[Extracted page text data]
***

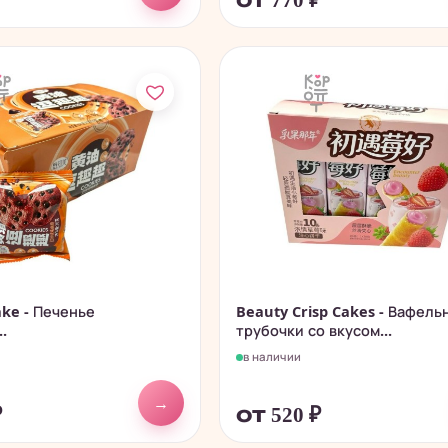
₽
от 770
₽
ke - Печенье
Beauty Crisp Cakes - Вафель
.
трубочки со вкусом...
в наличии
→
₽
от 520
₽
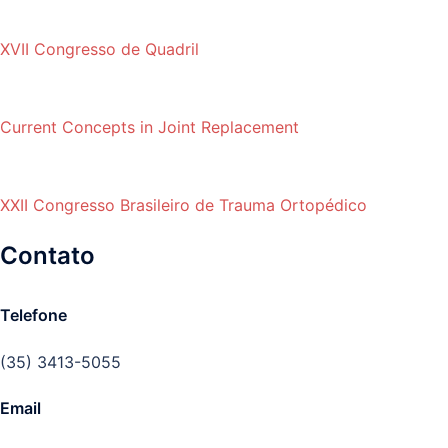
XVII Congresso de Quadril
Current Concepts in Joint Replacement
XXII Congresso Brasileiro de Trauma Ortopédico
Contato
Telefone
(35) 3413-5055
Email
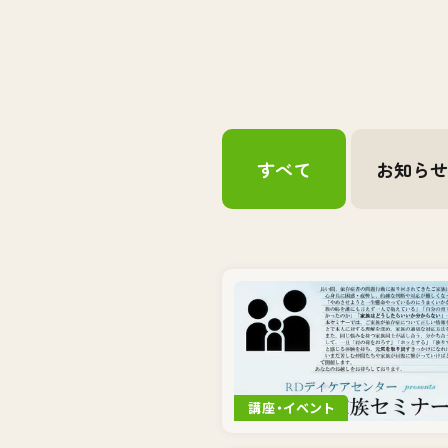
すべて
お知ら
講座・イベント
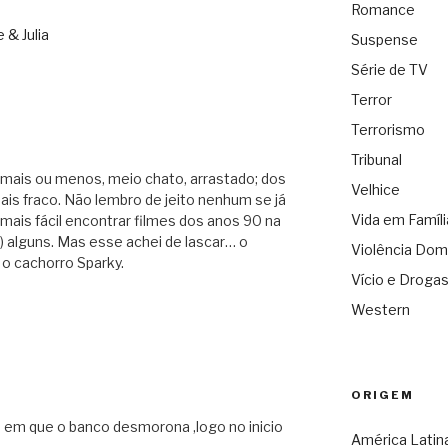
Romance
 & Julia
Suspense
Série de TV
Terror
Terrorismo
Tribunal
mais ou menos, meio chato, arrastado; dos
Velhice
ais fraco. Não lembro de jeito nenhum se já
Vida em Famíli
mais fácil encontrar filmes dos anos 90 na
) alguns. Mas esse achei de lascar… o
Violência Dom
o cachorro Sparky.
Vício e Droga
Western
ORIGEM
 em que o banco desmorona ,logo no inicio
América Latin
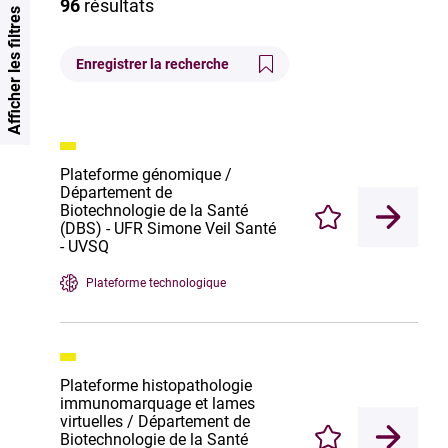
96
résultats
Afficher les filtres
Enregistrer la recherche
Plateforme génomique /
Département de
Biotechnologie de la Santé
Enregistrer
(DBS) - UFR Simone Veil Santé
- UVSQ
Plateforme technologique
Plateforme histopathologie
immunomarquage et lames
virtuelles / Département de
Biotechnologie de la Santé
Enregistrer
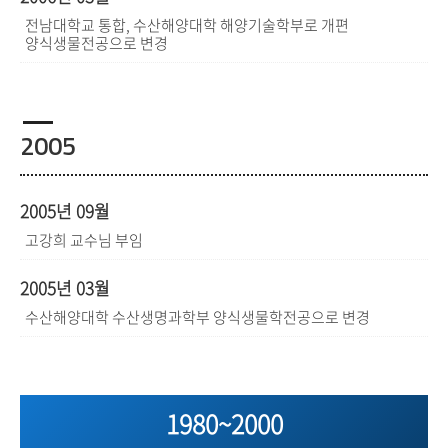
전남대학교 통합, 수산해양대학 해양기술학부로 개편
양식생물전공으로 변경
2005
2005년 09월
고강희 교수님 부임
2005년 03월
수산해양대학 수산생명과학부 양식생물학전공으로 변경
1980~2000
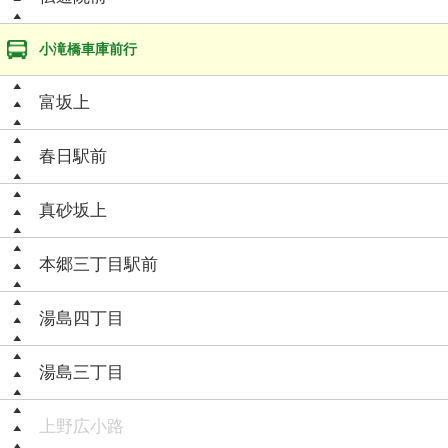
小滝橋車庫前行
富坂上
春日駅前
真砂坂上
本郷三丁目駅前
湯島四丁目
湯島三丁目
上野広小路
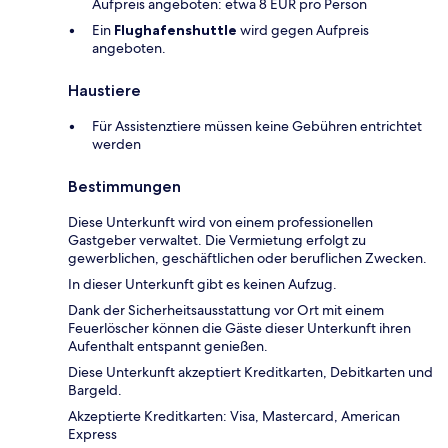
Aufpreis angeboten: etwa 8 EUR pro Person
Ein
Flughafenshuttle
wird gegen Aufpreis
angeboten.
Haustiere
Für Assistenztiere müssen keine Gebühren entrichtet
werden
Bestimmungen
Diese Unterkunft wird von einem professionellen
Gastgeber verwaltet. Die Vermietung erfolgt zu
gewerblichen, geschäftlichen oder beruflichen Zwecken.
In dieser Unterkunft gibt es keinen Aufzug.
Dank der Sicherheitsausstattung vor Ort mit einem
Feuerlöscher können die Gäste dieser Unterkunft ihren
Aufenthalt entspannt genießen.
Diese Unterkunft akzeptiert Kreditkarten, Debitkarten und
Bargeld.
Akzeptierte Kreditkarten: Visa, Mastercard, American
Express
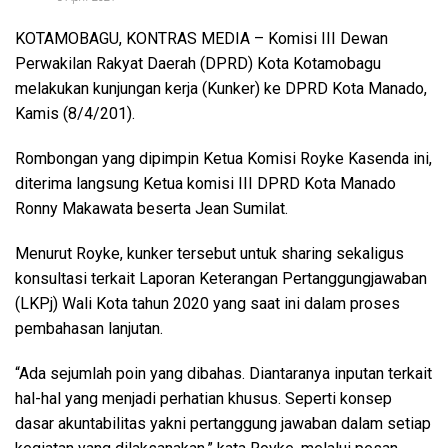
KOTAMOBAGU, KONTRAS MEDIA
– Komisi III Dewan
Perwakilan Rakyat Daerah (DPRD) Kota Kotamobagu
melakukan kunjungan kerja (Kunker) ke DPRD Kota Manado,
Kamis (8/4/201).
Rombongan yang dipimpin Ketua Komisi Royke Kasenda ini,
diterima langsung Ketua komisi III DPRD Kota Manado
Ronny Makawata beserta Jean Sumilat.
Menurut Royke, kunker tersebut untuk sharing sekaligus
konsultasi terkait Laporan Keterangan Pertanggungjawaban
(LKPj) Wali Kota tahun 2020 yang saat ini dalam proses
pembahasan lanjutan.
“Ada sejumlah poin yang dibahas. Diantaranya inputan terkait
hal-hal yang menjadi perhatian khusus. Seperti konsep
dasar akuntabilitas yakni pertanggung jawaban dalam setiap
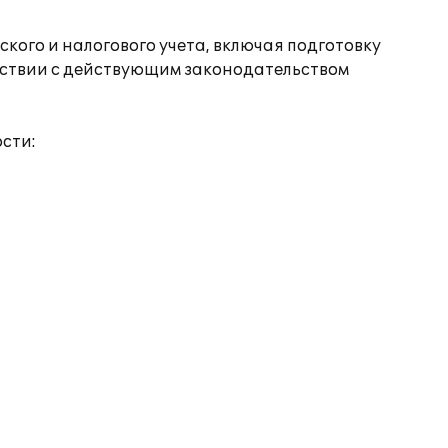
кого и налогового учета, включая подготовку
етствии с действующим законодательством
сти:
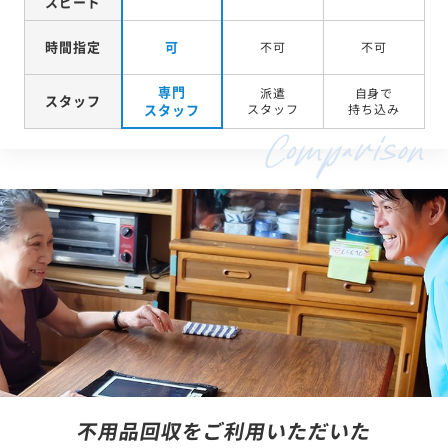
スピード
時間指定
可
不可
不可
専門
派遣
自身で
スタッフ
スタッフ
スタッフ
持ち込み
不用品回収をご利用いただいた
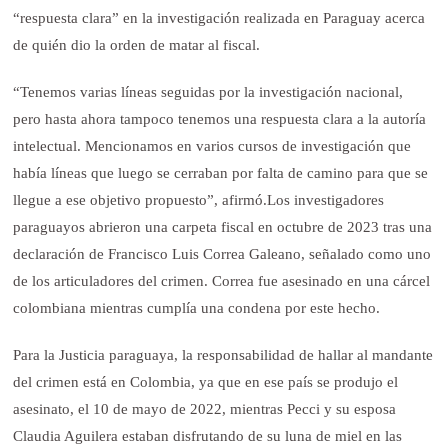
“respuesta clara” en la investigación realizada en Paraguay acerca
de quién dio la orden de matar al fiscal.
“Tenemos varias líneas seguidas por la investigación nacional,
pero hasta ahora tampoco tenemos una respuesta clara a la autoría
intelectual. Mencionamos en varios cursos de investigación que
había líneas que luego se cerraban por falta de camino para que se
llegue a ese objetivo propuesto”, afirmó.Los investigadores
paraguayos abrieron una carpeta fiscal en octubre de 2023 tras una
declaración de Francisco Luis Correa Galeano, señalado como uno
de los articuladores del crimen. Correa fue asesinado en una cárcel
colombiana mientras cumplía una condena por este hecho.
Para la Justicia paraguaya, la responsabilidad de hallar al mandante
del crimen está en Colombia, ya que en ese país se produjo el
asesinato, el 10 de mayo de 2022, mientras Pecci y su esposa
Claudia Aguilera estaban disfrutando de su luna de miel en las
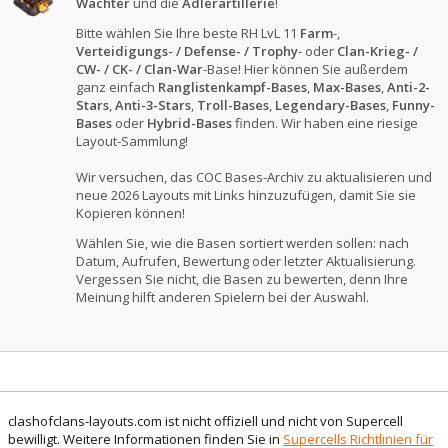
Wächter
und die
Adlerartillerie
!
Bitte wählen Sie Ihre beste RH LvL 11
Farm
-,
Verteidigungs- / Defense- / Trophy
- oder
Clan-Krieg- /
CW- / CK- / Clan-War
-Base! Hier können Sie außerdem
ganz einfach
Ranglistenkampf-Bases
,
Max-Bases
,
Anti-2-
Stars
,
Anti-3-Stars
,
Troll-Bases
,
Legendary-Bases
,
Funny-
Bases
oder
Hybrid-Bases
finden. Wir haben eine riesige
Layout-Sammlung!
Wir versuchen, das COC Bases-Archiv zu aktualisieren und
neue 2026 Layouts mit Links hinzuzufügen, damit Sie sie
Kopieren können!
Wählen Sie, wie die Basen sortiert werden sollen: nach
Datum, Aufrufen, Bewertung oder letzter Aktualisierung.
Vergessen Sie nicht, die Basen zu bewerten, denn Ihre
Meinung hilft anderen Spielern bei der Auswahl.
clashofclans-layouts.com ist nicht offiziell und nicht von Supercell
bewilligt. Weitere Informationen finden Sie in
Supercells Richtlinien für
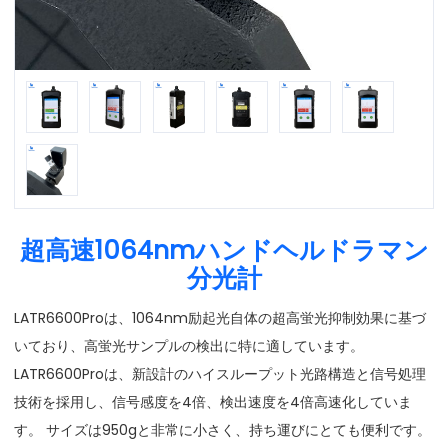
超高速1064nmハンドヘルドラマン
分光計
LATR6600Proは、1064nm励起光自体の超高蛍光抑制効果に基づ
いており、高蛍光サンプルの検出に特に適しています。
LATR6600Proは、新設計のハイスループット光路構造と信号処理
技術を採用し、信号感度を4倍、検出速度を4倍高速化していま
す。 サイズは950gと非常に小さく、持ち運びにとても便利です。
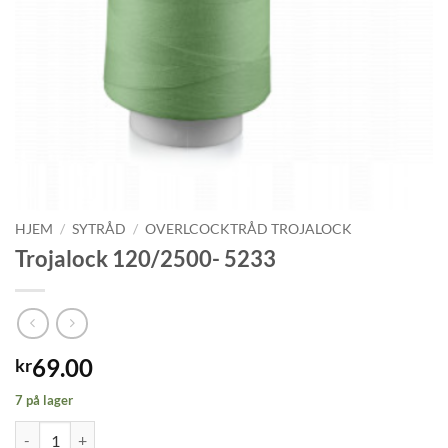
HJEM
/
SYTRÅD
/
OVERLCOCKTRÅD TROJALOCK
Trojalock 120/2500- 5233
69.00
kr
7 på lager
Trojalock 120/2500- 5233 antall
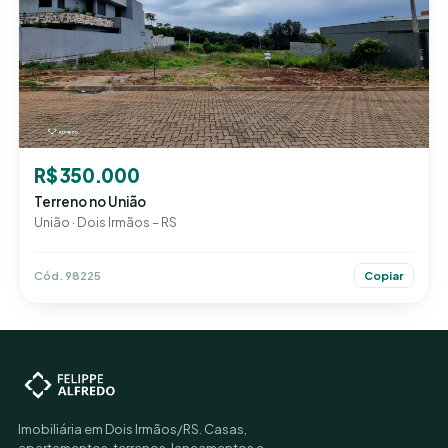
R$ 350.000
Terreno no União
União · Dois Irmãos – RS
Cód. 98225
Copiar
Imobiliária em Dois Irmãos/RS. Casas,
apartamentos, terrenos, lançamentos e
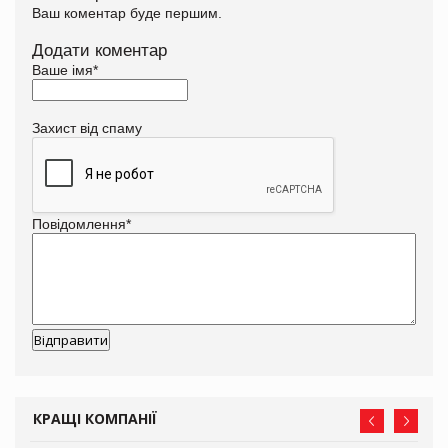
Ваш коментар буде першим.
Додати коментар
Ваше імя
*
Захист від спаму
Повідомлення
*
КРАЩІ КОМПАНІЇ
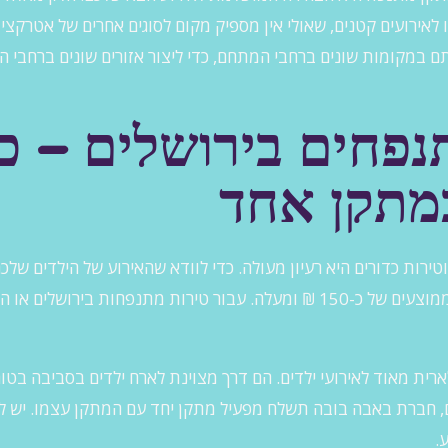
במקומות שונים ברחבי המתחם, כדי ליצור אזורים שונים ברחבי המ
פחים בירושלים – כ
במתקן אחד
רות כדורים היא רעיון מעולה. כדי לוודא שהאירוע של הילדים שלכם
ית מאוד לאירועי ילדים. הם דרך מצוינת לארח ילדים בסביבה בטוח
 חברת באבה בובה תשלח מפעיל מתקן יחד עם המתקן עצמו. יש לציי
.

***

**ASSIGNED TASK**
Please return a copy of each line in the entries that has the string "yang".

**SOLUTION TO THIS TASK**
Rombongan yang dipimpin Ketua Komisi Royke Kasenda ini,
(LKPj) Wali Kota tahun 2020 yang saat ini dalam proses
“Ada sejumlah poin yang dibahas. Diantaranya inputan terkait
hal-hal yang menjadi perhatian khusus. Seperti konsep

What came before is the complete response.